Back in the good old days, the work environment was a simple supervisor – subordinate set up. But technology, the fluid nature of offices and more people working from home has meant the rules of who to consider inviting to your wedding from the work realm are more blurred than ever before.
It will be quite subjective and the ultimate rationalisation is that you should not feel obligated to invited bosses or work colleagues.
If you work with a small team, you could decide to take an all-or-nothing approach, which is perfectly fine.
But when you are in an office with dozens of co-workers, it is often not viable to send out an invitation to everyone.
Who influenced your selection of wedding decorations and theme?
In this case, it is best to look at who you have relationships with outside of the work environment. If you have regular coffee dates, nights on the town or social visits with someone, they would then fall into the friends category.
Others that you converse with a lot at work, but don’t see outside of work ever can be tricky, but it will come down to your budget and where you and your partner want to draw the line.
Traditionally, couples would invite their supervisors or employers, but in these modern times you often don’t work directly with your superiors, so there is no requirement to include them on your guest list.
If you have chosen to be selective in who you invite from work, here are some tips to avoid being caught up in office politics or upsetting those who didn’t make the cut. This is your guide on how to invite co-workers to your wedding!
Send invitations to their home
Nothing will ruffle feathers more than FOMO kicking in when people see beautifully designed invitations being hand delivered under the noses – and they don’t get one. Sending invitations directly to the person’s home will avoid any upset or disappointment from those you decided not to invite.
Don’t talk about it at the office
It can be tempting to chat about your wedding plans all day, every day. It is an exciting time in your life, after all. But if you have not invited everyone at work, try to remain tight-lipped until you are out of the office and then you can chat to your invited guests to your heart’s content.
Don’t leave just one or two people out
While it is ultimately your decision who you invite, you should try to avoid a situation where you invite five out of your six colleagues. The one who is left out is bound to find out and be offended, which will cause strain at work.
Avoid accepting offers of help from people you didn’t invite
If someone you haven’t invited suddenly becomes interested in every detail of your wedding plans and is always asking for updates (Avoid this in the office!) answer their questions in a vague manner and as tempting as it may be to accept, decline any offers of assistance from them. They may think it will get them a golden ticket to your big day.

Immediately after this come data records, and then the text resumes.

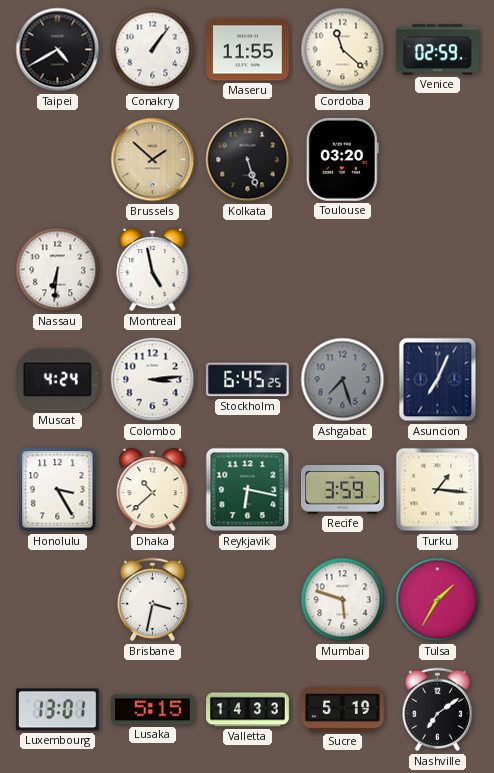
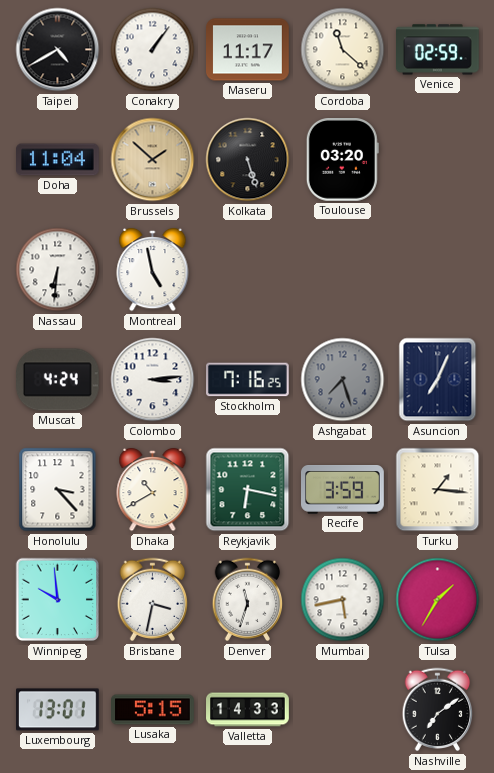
Maseru: 11:55 -> 11:17
Doha: none -> 11:04
Stockholm: 6:45 -> 7:16
Honolulu: 3:25 -> 3:23
Dhaka: 10:38 -> 10:40
Winnipeg: none -> 9:59
Denver: none -> 11:33
Mumbai: 5:48 -> 5:43
Sucre: 5:19 -> none
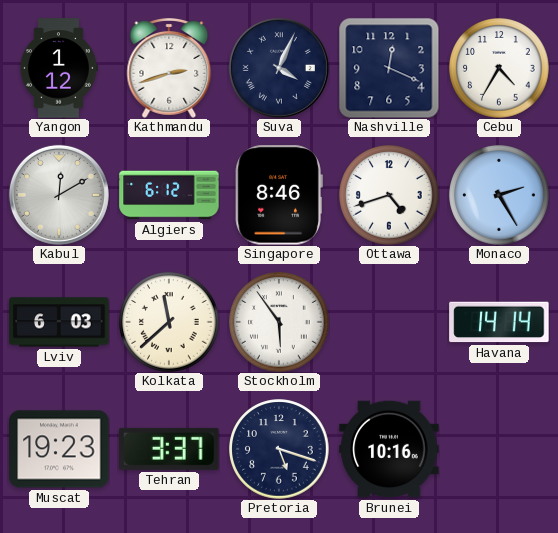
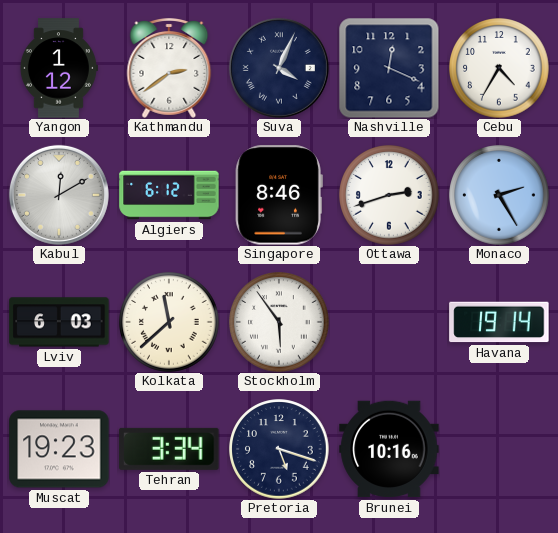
Kathmandu: 2:42 -> 2:39
Ottawa: 4:42 -> 2:42
Havana: 14:14 -> 19:14
Tehran: 3:37 -> 3:34
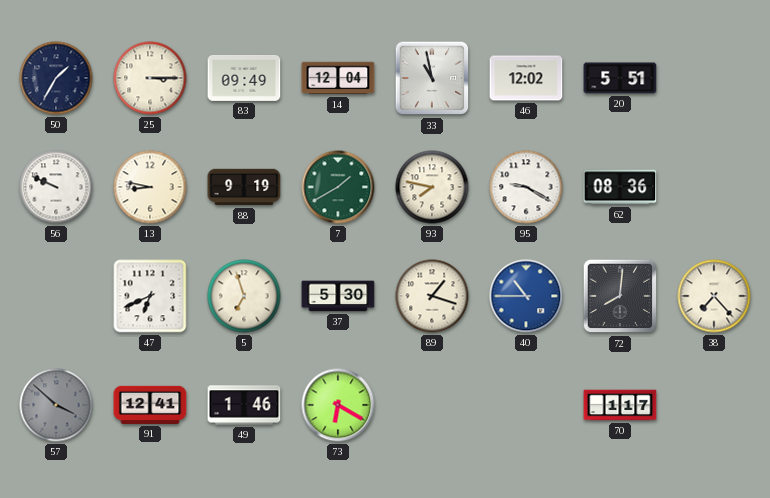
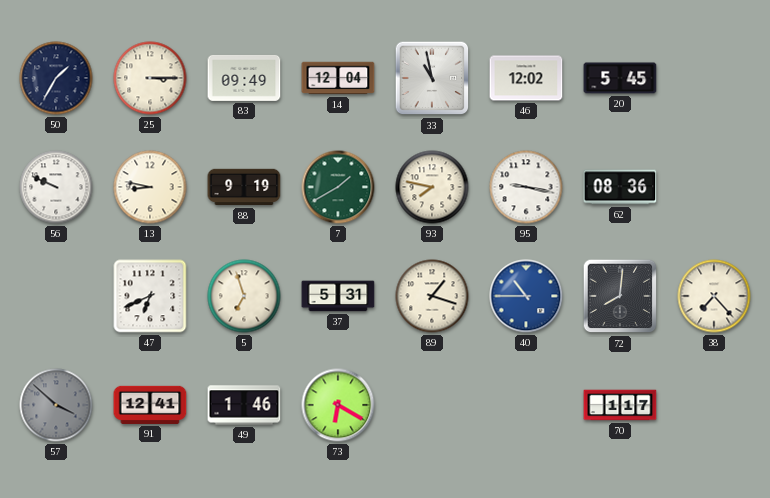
20: 5:51 -> 5:45
95: 9:20 -> 9:17
37: 5:30 -> 5:31
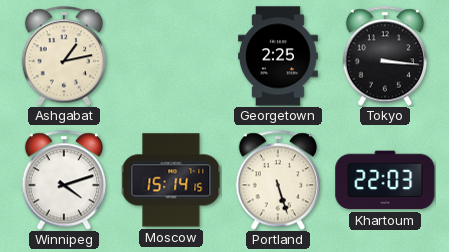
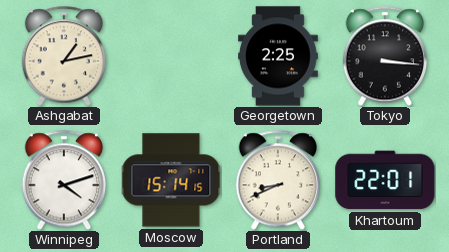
Portland: 5:27 -> 8:41
Khartoum: 22:03 -> 22:01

Prepare an answer to questions
If the word does get out to the whole office and someone approaches you to ask if they are invited, or why they weren’t, you can calmly explain that the size of your wedding was restricted and you and your partner had to make some tough decisions. If you add that you value their friendship, it will help to diffuse any anger they might have. If you follow these simple rules, you should successfully avoid any awkwardness when you do (or don’t) invite co-workers to your wedding.